Sonja had promised herself that she would never, ever do what she was about to. She had refused to risk the wonderful life she now had.  In her past, whenever she had used her powers on other people, it had done nothing but bring her pain and make her life go haywire.  Sonja was still unsure but, deep in her soul, she knew that nobody else could save the man and she would never forgive herself for just letting him die.  She looked up at the couple, who was staring at her dumbly.

"What do you mean, he can't make it?  Is he going to die here, like this?" the man asked in a high-pitched voice.  She looked directly into his eyes, searching his mind and mentally invoked him to clam down and listen carefully to what she had to say.
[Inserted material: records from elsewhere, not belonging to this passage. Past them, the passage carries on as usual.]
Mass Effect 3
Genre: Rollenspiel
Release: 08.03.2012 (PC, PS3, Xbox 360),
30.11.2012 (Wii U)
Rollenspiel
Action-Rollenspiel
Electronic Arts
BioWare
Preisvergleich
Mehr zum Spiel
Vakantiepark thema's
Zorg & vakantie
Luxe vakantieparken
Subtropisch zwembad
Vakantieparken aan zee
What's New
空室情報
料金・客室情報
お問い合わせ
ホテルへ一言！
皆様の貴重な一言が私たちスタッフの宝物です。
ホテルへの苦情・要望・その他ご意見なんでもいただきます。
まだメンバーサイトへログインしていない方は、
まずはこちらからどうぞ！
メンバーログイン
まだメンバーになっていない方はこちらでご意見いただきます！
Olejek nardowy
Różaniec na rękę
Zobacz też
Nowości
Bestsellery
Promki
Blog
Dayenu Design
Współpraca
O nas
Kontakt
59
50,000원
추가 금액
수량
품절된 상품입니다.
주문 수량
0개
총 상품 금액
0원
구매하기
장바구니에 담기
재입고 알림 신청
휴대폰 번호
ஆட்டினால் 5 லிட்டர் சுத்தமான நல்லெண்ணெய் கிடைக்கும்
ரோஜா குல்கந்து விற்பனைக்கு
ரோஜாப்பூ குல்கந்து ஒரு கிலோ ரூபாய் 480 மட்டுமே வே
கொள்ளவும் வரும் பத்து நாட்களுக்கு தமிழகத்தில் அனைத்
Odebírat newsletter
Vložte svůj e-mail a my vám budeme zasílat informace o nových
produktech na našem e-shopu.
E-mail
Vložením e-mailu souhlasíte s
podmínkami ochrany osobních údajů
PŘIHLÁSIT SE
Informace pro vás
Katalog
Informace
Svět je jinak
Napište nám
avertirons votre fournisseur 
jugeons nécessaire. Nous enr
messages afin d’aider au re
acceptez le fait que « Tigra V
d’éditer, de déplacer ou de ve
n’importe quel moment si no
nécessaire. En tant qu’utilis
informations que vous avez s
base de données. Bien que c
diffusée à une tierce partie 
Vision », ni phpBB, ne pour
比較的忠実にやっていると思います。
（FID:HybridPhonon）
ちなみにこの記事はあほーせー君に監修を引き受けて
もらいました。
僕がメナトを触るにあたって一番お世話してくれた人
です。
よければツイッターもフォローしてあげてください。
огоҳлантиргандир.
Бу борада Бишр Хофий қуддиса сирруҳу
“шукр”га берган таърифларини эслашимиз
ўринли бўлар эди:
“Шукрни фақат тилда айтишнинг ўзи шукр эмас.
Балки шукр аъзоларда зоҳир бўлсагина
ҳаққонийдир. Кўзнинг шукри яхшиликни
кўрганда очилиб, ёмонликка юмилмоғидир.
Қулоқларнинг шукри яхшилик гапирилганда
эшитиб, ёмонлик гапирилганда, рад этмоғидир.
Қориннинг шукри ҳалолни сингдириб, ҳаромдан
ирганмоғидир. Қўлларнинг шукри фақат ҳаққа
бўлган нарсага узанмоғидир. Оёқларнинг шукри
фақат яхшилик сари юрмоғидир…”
He nodded his head and visibly relaxed.

"There is something I can do," she said, making herself as comfortable as she could on the ground next to the half-dead man.  "Are you able to make decisions for this man's well-being?" she asked.  The older man nodded.  "Well, then, you're going to have to give me complete freedom with his treatment, do you understand?"  Again the man nodded.  The woman looked confusedly at the doctor.  Sonja made motions for the woman to move away.

"Please, give me a little more space," Sonja instructed. The entire crowd took two or three more steps back.  Under her breath she whispered, "Please, don't be afraid."